YOUR GOAL
If a record below holds a picture, leave the picture out and copy the rest exactly.

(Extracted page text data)
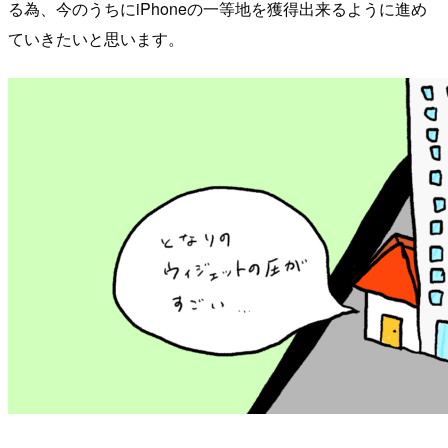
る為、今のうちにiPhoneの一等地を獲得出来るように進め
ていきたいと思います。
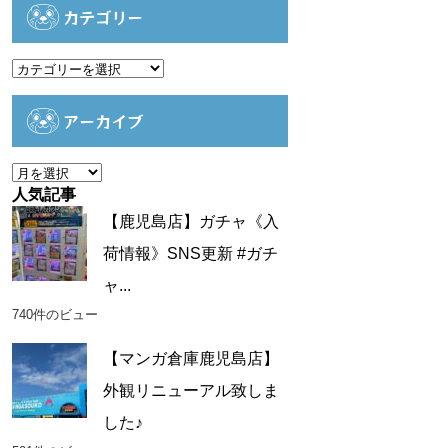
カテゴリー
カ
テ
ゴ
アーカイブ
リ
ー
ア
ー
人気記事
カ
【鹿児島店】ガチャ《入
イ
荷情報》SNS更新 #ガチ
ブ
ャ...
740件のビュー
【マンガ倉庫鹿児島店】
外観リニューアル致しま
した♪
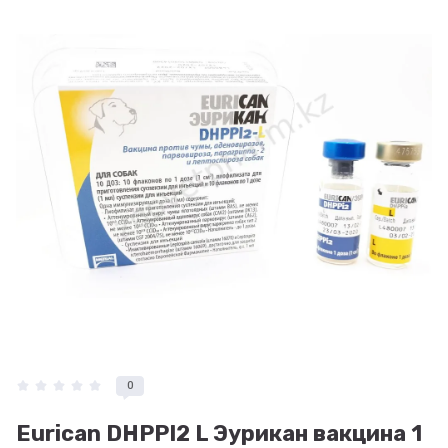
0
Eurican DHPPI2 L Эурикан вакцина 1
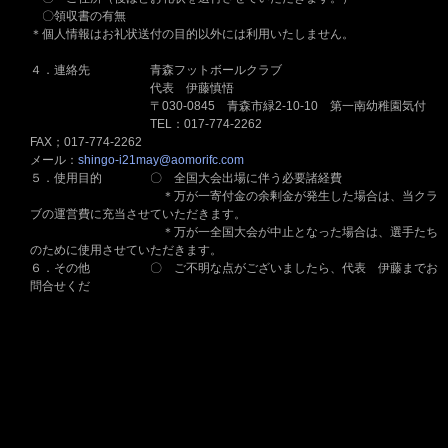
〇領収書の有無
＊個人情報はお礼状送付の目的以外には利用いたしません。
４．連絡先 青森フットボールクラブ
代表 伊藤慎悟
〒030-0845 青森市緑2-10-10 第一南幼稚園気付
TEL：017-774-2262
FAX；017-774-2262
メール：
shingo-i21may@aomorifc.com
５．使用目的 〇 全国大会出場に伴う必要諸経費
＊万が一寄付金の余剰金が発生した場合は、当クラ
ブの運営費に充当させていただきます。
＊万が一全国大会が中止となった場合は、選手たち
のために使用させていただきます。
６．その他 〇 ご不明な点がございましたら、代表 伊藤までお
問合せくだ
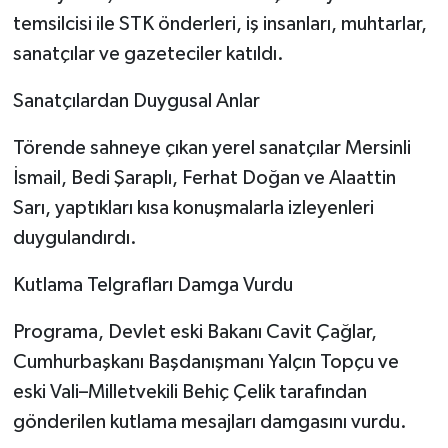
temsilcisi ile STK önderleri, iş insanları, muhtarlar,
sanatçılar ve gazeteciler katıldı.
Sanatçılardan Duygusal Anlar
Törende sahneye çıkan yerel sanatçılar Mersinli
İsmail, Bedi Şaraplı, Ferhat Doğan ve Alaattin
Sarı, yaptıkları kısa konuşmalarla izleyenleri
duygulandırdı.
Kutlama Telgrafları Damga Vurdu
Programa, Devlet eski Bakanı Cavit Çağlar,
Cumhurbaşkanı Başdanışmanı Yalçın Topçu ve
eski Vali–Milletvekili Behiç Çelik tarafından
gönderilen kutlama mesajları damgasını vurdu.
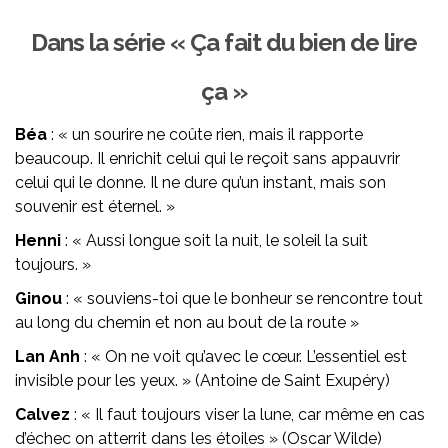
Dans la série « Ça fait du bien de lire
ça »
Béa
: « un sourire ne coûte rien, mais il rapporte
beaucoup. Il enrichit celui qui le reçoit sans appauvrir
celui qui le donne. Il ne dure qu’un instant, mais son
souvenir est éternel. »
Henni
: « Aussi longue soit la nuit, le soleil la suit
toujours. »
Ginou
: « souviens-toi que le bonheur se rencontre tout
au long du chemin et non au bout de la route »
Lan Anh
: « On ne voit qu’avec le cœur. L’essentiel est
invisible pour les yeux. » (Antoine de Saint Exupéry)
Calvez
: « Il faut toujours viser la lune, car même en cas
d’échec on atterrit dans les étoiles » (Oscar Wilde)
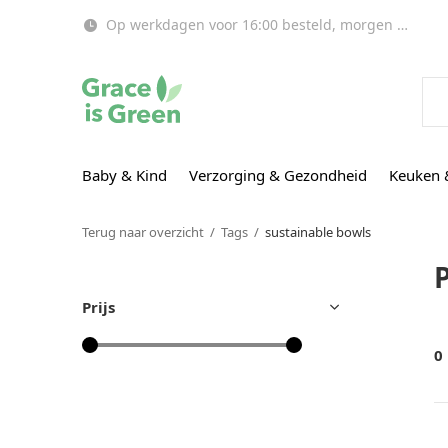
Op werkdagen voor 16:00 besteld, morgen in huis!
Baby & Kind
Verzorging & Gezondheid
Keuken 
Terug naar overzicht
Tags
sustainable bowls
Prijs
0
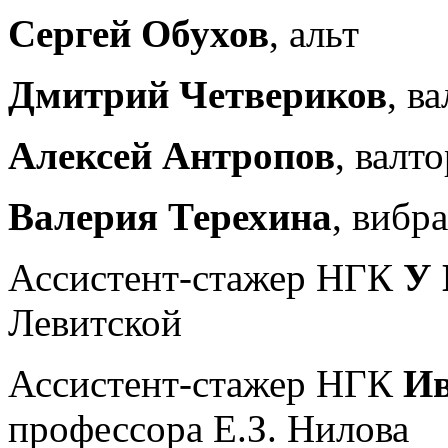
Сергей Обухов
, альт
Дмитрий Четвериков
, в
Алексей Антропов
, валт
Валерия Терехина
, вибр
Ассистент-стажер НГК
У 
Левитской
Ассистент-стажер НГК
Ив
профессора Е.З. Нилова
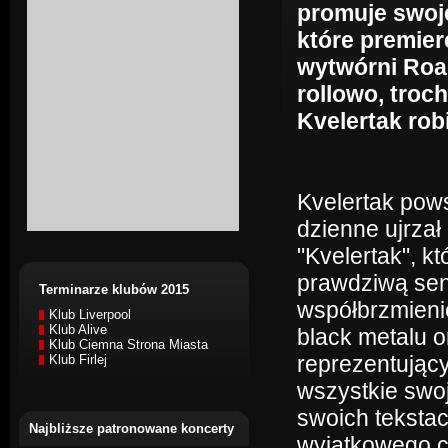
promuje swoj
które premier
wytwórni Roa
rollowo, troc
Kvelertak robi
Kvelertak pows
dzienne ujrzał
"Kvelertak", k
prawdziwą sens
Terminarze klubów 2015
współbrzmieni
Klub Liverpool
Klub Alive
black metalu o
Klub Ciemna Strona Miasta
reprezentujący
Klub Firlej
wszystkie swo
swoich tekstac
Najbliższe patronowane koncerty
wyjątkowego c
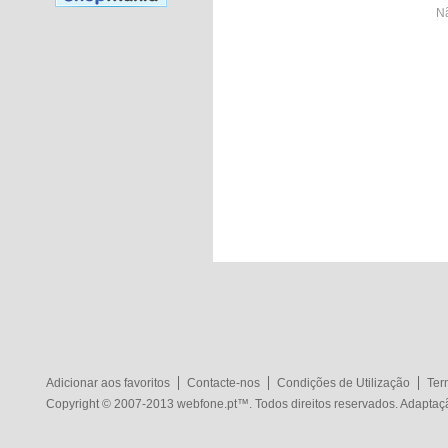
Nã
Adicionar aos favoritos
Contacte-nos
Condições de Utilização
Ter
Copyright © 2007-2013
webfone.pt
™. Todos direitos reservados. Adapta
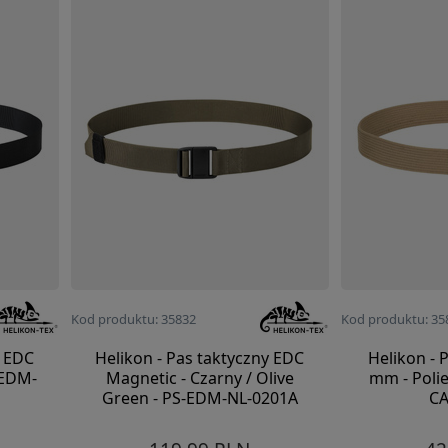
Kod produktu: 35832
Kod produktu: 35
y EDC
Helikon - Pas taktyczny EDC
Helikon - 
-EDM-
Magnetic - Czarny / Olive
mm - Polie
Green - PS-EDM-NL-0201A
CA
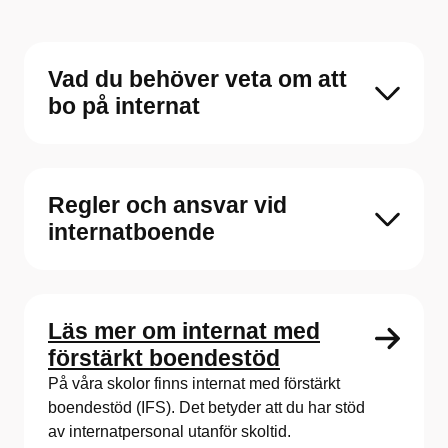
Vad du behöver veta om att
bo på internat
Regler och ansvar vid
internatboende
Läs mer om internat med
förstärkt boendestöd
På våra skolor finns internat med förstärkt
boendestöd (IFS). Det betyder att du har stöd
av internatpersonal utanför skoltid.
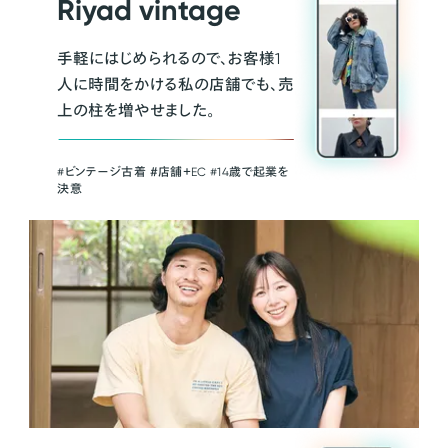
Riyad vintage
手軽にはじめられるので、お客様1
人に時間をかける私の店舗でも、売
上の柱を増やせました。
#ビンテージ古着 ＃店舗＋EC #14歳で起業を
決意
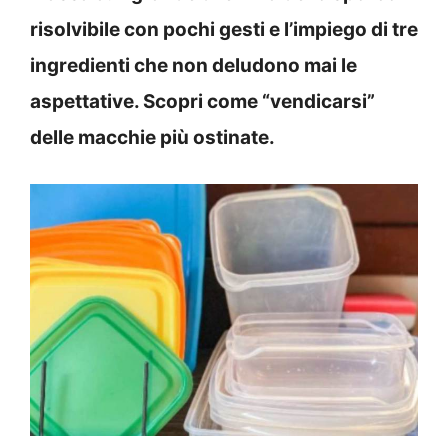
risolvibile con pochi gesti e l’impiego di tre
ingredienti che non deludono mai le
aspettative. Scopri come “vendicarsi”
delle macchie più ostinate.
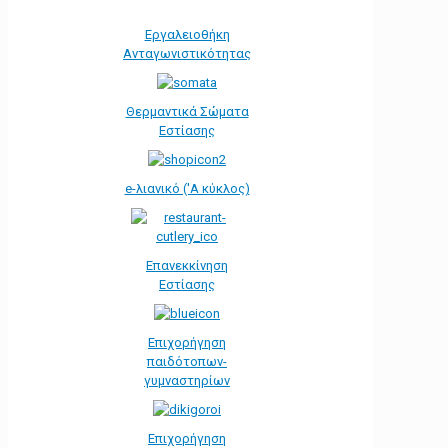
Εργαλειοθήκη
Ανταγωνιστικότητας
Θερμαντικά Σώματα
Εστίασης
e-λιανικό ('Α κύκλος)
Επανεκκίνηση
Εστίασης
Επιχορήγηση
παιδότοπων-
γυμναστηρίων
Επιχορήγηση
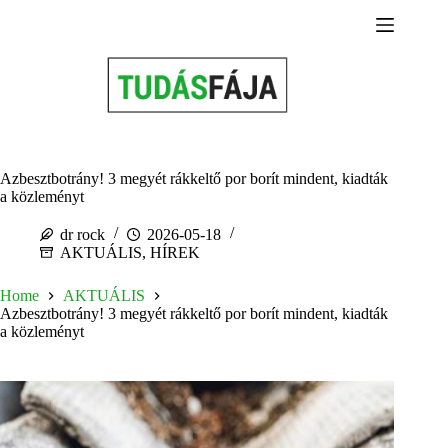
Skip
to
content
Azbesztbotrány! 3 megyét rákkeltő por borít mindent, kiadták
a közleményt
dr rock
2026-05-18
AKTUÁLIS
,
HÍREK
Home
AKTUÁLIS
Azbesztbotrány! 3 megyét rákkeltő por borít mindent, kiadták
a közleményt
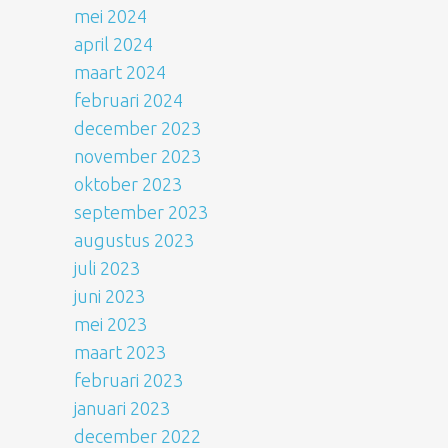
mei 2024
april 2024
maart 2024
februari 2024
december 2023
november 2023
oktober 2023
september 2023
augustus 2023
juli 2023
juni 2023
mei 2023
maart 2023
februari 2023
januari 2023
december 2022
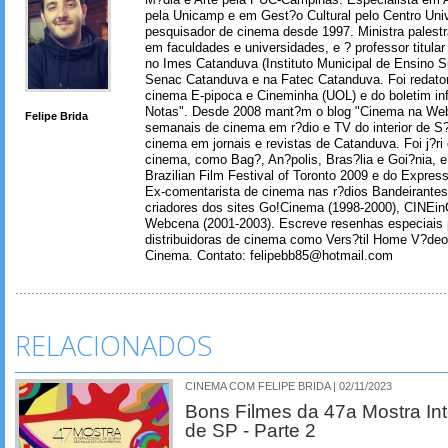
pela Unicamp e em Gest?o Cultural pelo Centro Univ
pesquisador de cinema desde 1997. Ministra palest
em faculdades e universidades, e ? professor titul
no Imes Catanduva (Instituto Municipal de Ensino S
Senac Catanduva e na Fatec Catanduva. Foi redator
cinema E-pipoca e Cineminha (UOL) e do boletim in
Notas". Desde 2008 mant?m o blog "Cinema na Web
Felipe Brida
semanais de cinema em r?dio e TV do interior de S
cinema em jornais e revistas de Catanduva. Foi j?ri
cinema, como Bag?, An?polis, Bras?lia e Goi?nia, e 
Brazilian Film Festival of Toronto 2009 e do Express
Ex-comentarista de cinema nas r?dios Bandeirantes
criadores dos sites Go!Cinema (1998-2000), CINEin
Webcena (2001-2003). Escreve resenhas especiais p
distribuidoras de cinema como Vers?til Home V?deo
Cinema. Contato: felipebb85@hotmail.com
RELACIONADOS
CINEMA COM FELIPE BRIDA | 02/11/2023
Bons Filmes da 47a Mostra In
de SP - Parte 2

EXERCISE ANSWER
る為、今のうちにiPhoneの一等地を獲得出来るように進め
ていきたいと思います。
カテゴリー
カ
テ
ゴ
アーカイブ
リ
ー
ア
ー
人気記事
カ
【鹿児島店】ガチャ《入
イ
荷情報》SNS更新 #ガチ
ブ
ャ...
740件のビュー
【マンガ倉庫鹿児島店】
外観リニューアル致しま
した♪
0
Eurican DHPPI2 L Эурикан вакцина 1
〇領収書の有無
＊個人情報はお礼状送付の目的以外には利用いたしません。
４．連絡先 青森フットボールクラブ
代表 伊藤慎悟
〒030-0845 青森市緑2-10-10 第一南幼稚園気付
TEL：017-774-2262
FAX；017-774-2262
メール：
shingo-i21may@aomorifc.com
５．使用目的 〇 全国大会出場に伴う必要諸経費
＊万が一寄付金の余剰金が発生した場合は、当クラ
ブの運営費に充当させていただきます。
＊万が一全国大会が中止となった場合は、選手たち
のために使用させていただきます。
６．その他 〇 ご不明な点がございましたら、代表 伊藤までお
問合せくだ
temsilcisi ile STK önderleri, iş insanları, muhtarlar,
sanatçılar ve gazeteciler katıldı.
Sanatçılardan Duygusal Anlar
Törende sahneye çıkan yerel sanatçılar Mersinli
İsmail, Bedi Şaraplı, Ferhat Doğan ve Alaattin
Sarı, yaptıkları kısa konuşmalarla izleyenleri
duygulandırdı.
Kutlama Telgrafları Damga Vurdu
Programa, Devlet eski Bakanı Cavit Çağlar,
Cumhurbaşkanı Başdanışmanı Yalçın Topçu ve
eski Vali–Milletvekili Behiç Çelik tarafından
gönderilen kutlama mesajları damgasını vurdu.
Dans la série « Ça fait du bien de lire
ça »
Béa
: « un sourire ne coûte rien, mais il rapporte
beaucoup. Il enrichit celui qui le reçoit sans appauvrir
celui qui le donne. Il ne dure qu’un instant, mais son
souvenir est éternel. »
Henni
: « Aussi longue soit la nuit, le soleil la suit
toujours. »
Ginou
: « souviens-toi que le bonheur se rencontre tout
au long du chemin et non au bout de la route »
Lan Anh
: « On ne voit qu’avec le cœur. L’essentiel est
invisible pour les yeux. » (Antoine de Saint Exupéry)
Calvez
: « Il faut toujours viser la lune, car même en cas
d’échec on atterrit dans les étoiles » (Oscar Wilde)
Op werkdagen voor 16:00 besteld, morgen in huis!
Baby & Kind
Verzorging & Gezondheid
Keuken 
Terug naar overzicht
Tags
sustainable bowls
Prijs
0
Сергей Обухов
, альт
Дмитрий Четвериков
, в
Алексей Антропов
, валт
Валерия Терехина
, вибр
Ассистент-стажер НГК
У 
Левитской
Ассистент-стажер НГК
Ив
профессора Е.З. Нилова
promuje swoj
które premier
wytwórni Roa
rollowo, troc
Kvelertak robi
Kvelertak pows
dzienne ujrzał
"Kvelertak", k
prawdziwą sens
Terminarze klubów 2015
współbrzmieni
Klub Liverpool
Klub Alive
black metalu o
Klub Ciemna Strona Miasta
reprezentujący
Klub Firlej
wszystkie swo
swoich tekstac
Najbliższe patronowane koncerty
wyjątkowego c
Nã
Adicionar aos favoritos
Contacte-nos
Condições de Utilização
Ter
Copyright © 2007-2013
webfone.pt
™. Todos direitos reservados. Adapta
Kod produktu: 35832
Kod produktu: 35
y EDC
Helikon - Pas taktyczny EDC
Helikon - 
-EDM-
Magnetic - Czarny / Olive
mm - Polie
Green - PS-EDM-NL-0201A
CA
Vad du behöver veta om att
bo på internat
Regler och ansvar vid
internatboende
Läs mer om internat med
förstärkt boendestöd
På våra skolor finns internat med förstärkt
boendestöd (IFS). Det betyder att du har stöd
av internatpersonal utanför skoltid.
Riyad vintage
手軽にはじめられるので、お客様1
人に時間をかける私の店舗でも、売
上の柱を増やせました。
#ビンテージ古着 ＃店舗＋EC #14歳で起業を
決意
risolvibile con pochi gesti e l’impiego di tre
ingredienti che non deludono mai le
aspettative. Scopri come “vendicarsi”
delle macchie più ostinate.
Εργαλειοθήκη
Ανταγωνιστικότητας
Θερμαντικά Σώματα
Εστίασης
e-λιανικό ('Α κύκλος)
Επανεκκίνηση
Εστίασης
Επιχορήγηση
παιδότοπων-
γυμναστηρίων
Επιχορήγηση
Skip
to
content
Azbesztbotrány! 3 megyét rákkeltő por borít mindent, kiadták
a közleményt
dr rock
2026-05-18
AKTUÁLIS
,
HÍREK
Home
AKTUÁLIS
Azbesztbotrány! 3 megyét rákkeltő por borít mindent, kiadták
a közleményt
mei 2024
april 2024
maart 2024
februari 2024
december 2023
november 2023
oktober 2023
september 2023
augustus 2023
juli 2023
juni 2023
mei 2023
maart 2023
februari 2023
januari 2023
december 2022
pela Unicamp e em Gest?o Cultural pelo Centro Univ
pesquisador de cinema desde 1997. Ministra palest
em faculdades e universidades, e ? professor titul
no Imes Catanduva (Instituto Municipal de Ensino S
Senac Catanduva e na Fatec Catanduva. Foi redator
cinema E-pipoca e Cineminha (UOL) e do boletim in
Notas". Desde 2008 mant?m o blog "Cinema na Web
Felipe Brida
semanais de cinema em r?dio e TV do interior de S
cinema em jornais e revistas de Catanduva. Foi j?ri
cinema, como Bag?, An?polis, Bras?lia e Goi?nia, e 
Brazilian Film Festival of Toronto 2009 e do Express
Ex-comentarista de cinema nas r?dios Bandeirantes
criadores dos sites Go!Cinema (1998-2000), CINEin
Webcena (2001-2003). Escreve resenhas especiais p
distribuidoras de cinema como Vers?til Home V?deo
Cinema. Contato: felipebb85@hotmail.com
RELACIONADOS
CINEMA COM FELIPE BRIDA | 02/11/2023
Bons Filmes da 47a Mostra In
de SP - Parte 2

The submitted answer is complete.